I'm learning web scraping using Requests and Beautiful Soup with Python3.
I tried to extract information from diferent web sites and I had no problems.
However, I visited the packtpub.com site (https://www.packtpub.com/) and when sending a request using requests in order to hold the content of the whole site in a variable I got the following message:
import requests
url = 'https://www.packtpub.com/'
req = requests.get(url)
req.raise_for_status()
reqText = req.text
print(reqText)
"requests.exceptions.HTTPError: 403 Client Error: Forbidden for url: https://www.packtpub.com/"
Later, I searched all Python's books and I sent a request using the URL of the first page of the results. https://search.packtpub.com/?query=python&refinementList%5Breleased%5D%5B0%5D=Available
In this case I didn't get an exception but I noticed that the content hold in the variable was not all of it. I mean that using an element inspector like the one in Mozilla Firefox I could get information about titles, authors, format etc. but this information was not stored in my variable.

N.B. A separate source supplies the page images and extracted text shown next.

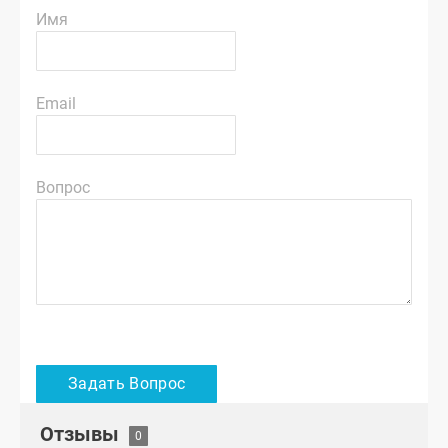
Имя
Email
Вопрос
Отзывы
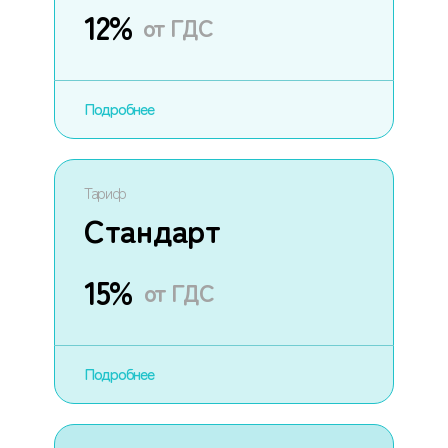
12%
от ГДС
Подробнее
Тариф
Стандарт
15%
от ГДС
Подробнее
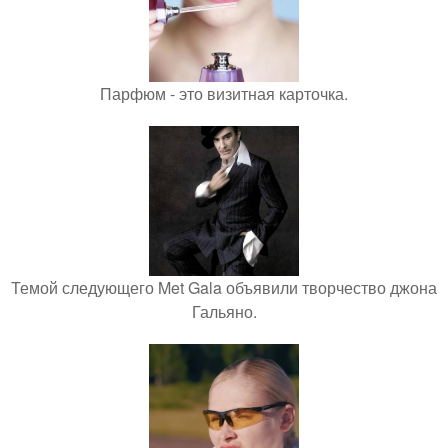
Парфюм - это визитная карточка.
Темой следующего Met Gala объявили творчество джона
Гальяно.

I thought it was possible to extract information from the public content of any web site.
My questions are: Can companies limit what can be scraped from their sites? Is it always allowed to scrap the public content of web sites or there are some legal issues to take in consideration?
It surprised me the fact that the element inspector let me know the whole content but the requests library doesn't have access to all of it.